In Good Taste

Breathe Bookstore Café Gets Ready To Close

Breathe Bookstore Café owner starts a cooking school.

It’s the end of an era for Breathe Bookstore Café.

The New Age bookstore/café has been a Hampden centerpiece for the past decade, but owner Susan Weis-Bohlen has decided to start a new chapter and close up shop at the end of this year to focus on Ayurvedic and vegetarian cooking classes out of her new Reisterstown home.

“I had the bookstore for 10 years and the café for a year-and-a-half,” says Weis-Bohlen. “It was taking over my life, and I couldn’t continue to do all the things I love—I knew I had to pick one.”

Weis-Bohlen, who held cooking classes out of her Mt.
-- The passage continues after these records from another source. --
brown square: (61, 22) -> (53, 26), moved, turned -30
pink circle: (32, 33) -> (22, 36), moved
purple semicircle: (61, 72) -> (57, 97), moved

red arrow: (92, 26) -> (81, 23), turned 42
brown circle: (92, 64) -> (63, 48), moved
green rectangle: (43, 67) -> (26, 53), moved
Washington home for many years, wants to focus on her culinary passions.

“For years now, I’ve wanted to buy a house with two kitchens,” says Weis-Bohlen, “and you can imagine how hard that is to find.”
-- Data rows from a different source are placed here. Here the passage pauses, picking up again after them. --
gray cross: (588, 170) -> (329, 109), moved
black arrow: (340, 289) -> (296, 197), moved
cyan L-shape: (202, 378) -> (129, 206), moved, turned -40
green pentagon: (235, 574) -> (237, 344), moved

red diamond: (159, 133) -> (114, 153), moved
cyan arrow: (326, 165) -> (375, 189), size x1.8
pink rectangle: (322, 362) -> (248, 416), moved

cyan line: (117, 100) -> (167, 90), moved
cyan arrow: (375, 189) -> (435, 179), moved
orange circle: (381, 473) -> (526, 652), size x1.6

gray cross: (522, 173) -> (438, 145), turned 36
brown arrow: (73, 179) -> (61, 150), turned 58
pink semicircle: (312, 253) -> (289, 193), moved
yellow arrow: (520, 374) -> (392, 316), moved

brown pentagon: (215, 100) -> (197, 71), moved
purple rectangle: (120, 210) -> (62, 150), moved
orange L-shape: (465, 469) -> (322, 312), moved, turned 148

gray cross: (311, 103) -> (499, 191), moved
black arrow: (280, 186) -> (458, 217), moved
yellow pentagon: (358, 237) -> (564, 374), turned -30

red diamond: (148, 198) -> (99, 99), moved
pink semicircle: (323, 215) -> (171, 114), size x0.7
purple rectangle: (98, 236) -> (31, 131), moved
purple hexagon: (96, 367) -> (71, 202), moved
This summer, she stumbled on a property in Reisterstown that had her dream space. “This house was owned by a woman who had cooking classes here in a 600-square foot kitchen,” says Weis-Bohlen. “When I walked in here, I had tears streaming down my face—my husband knew it was a done deal.”

Weis-Bohlen’s new business will be called Susan’s Kitchen and, to her knowledge, will be the first cooking school in Maryland devoted solely to vegetarian cuisine.

“We are going to teach Aruveydic cooking and bring in cookbook authors to do demonstrations. Aruveyda is the Indian science of health and healing, and the primary tenet is that food is medicine,” explains Weis-Bohlen, who lost 50 pounds following an Aruveydic diet. “I want to teach people how to eat properly for their own mind-body constitution.”

Guest speakers on her wish list include well-known vegetarian cookbook scribes such as Yotam Ottolenghi, author of the highly hailed Plenty, and Vegan Cupcakes author Isa Chandra Moskowitz.

In addition to cooking classes, Weis-Bohlen will also offer lifestyle classes, and meditation workshops.

Canton’s Dangerously Delicious Pies will take over Breathe Bookstore Café’s Hampden space.